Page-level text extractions
----------------
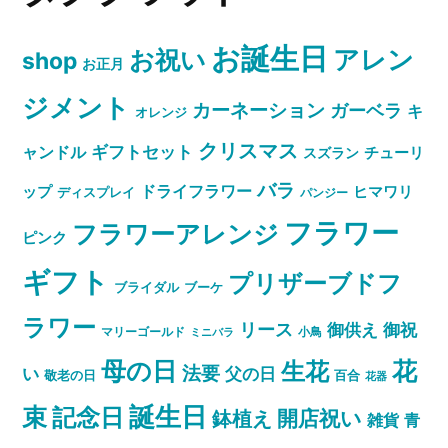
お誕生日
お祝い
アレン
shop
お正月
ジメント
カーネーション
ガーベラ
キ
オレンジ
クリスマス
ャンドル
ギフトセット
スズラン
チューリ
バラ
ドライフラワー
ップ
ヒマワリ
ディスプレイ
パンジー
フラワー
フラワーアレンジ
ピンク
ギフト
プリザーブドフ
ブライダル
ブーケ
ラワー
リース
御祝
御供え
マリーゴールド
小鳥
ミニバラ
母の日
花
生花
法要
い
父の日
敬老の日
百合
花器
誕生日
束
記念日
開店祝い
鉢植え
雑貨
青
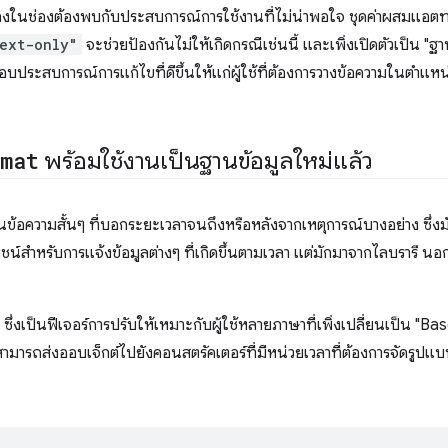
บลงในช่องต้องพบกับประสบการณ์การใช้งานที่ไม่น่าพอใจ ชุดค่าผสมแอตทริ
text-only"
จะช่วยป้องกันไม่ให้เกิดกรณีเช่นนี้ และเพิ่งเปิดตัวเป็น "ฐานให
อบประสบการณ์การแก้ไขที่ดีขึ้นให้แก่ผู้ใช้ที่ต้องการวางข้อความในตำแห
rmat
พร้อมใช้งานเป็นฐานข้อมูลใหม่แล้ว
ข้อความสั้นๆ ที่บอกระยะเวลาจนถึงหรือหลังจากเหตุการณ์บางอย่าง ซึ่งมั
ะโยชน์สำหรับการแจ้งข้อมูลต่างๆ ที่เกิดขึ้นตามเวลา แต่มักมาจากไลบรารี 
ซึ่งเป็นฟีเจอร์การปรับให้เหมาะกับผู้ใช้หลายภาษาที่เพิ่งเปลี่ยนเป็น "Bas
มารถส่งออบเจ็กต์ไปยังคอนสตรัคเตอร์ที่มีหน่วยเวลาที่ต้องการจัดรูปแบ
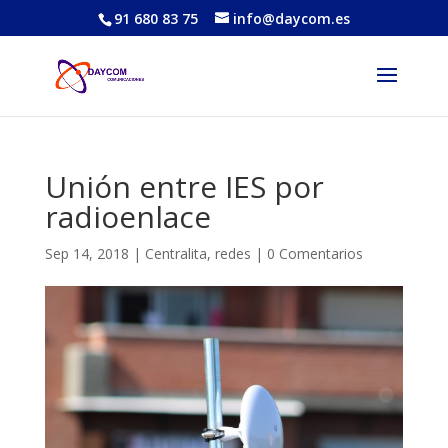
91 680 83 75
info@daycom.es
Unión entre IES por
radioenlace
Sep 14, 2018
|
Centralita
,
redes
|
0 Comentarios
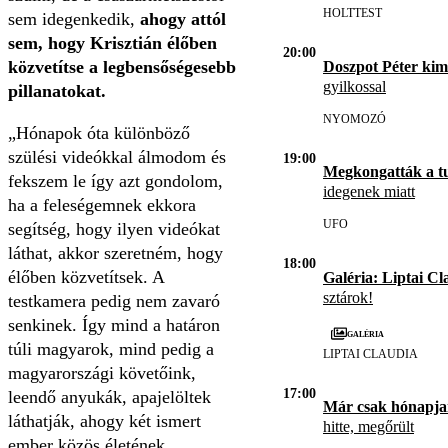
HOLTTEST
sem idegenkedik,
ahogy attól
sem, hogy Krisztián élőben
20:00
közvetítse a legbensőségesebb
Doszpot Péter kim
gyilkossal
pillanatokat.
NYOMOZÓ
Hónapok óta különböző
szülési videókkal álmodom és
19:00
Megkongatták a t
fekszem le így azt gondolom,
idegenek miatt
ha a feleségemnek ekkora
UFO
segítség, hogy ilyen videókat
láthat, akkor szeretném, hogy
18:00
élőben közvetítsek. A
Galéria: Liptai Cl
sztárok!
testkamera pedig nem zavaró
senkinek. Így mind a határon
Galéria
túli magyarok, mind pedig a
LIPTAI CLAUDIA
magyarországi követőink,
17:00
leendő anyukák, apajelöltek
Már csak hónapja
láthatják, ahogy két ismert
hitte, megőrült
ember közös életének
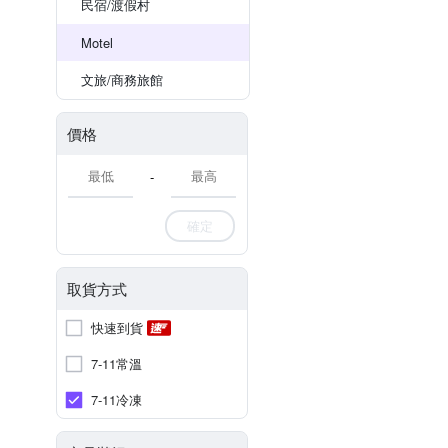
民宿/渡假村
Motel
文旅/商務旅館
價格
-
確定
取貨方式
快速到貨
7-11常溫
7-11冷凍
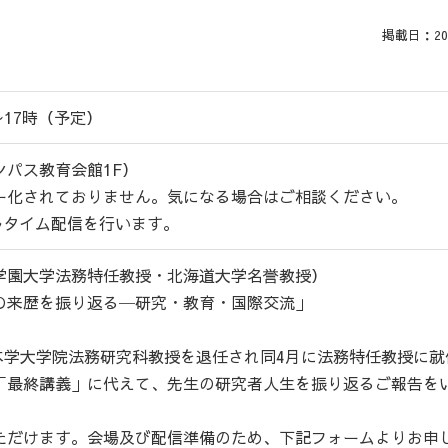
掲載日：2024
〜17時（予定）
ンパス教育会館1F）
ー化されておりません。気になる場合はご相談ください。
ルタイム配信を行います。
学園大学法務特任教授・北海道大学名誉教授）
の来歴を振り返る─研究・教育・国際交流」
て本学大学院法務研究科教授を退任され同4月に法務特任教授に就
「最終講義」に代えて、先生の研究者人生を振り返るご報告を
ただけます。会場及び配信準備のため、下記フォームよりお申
----------------
**THE TASK:**
In the entries above, count each line holding the word "ahogy" and give that count alone.

**RESPONSE FOR THIS EXERCISE:**
2